M.Simons The World's Vintage Sailplanes 1908-45
The Moazagotl was built by Edmund Schneider whose factory at Grunau in Silesia was very close to Hirschberg aerodrome where Wolf Hirth ran his gliding school. Local legends told of a peasant named Motz Gottlieb who paused frequently
in his ploughing to gaze skywards at a mysterious cloud which, in a southerly wind, often formed in the lee of the Riesengebirge ranges. In March 1933 Hirth had soared beneath this cloud in a Grunau Baby and afterwards correctly described the lift as being the result of a lee wave. His new sailplane was designed for cross-country thermal soaring, but he named it after the old peasant whose name in the story was corrupted to Moaza Gotl. At the 1933 Rhoen it distinguished itself by making the longest flight of the meeting and the next year it became only the second sailplane to fly 300 km.
It was large, but not exceptionally so for the period. The Obs and Austria were much larger. The Moazagotl's highly distinctive appearance set it aside. The wing was drafted by Dr Wenk, designer of the ill-fated Weltensegler of 1921. The sweepback on the outer panels of the wing, with centre of gravity well forward, ensured stability in pitch. The pronounced ‘gull' dihedral with flat, or even slightly drooping outer panels, was thought to improve stability in turns. The Moazagotl would fly ‘hands off' and circle smoothly in thermals.

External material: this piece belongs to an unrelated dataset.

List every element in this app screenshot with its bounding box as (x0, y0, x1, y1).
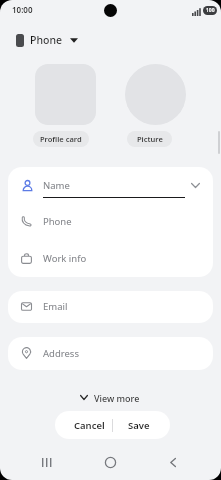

The Goettingen 535 aerofoil at the root, continued to the bend in the wing, then the section changed progressively to run out into a thin, symmetrical form at the tip, with pronounced washout to ensure that the tips stalled after the wing roots.
The complex shape of the wing created some structural problems. The mainspar had to follow the ‘gull’ curve and this meant it had to be laminated from many thin strips of pine glued up on a curved form. To avoid having at the same time to bend this member backward for the sweep in plan, Wenk ran the mainspar straight to the root, which meant it had to become thinner inboard, as it came closer to the root leading edge. A large auxiliary diagonal spar helped take the torsional loads, but to resist the vertical bending moments a strut was necessary, the ends being very carefully faired to reduce interference drag. Hirth had realised that for cross-country flying it often helped to fly with a high wing loading and the new sailplane was fitted with a large tank, in the fuselage, to carry 50 kg of jettisonable water ballast. The Moazagotl was the first sailplane to be equipped in this way.

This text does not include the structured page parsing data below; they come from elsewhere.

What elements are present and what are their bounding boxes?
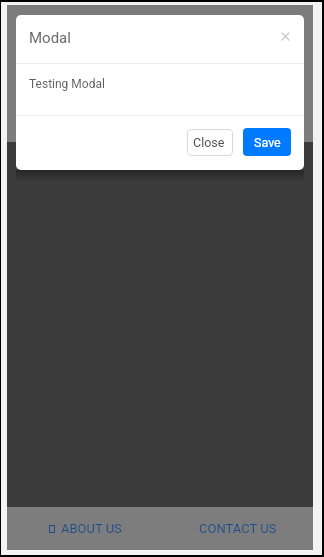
staticText: Close <box>193 135 225 150</box>
staticText: Save <box>254 135 281 150</box>
staticText: ABOUT US <box>61 521 122 536</box>
staticText: Modal <box>29 29 71 47</box>
staticText: Testing Modal <box>29 77 105 91</box>
button[interactable]: CONTACT US <box>160 507 313 550</box>
staticText: CONTACT US <box>199 521 277 536</box>
button[interactable]: ABOUT US <box>7 507 160 550</box>
button[interactable]: Close dialog <box>273 26 297 46</box>
button[interactable]: Close <box>187 129 233 156</box>
button[interactable]: Save <box>243 128 291 156</box>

Blown plastic canopies were then unknown, but a semi-enclosed canopy was provided. It was made of plywood with two square ports on either side for vision to left and right, and there were transparent panels let into the front and top. It was not a fully transparent canopy, for there remained areas of plywood on each side and above. The pilot’s view was considerably restricted. A narrow neck or pylon supported the wing, and the fairing for this was extended back to the tail. Landings were on a normal skid with tennis ball springing, though a drop-off dolly was used for ground handling and aero-towed launches.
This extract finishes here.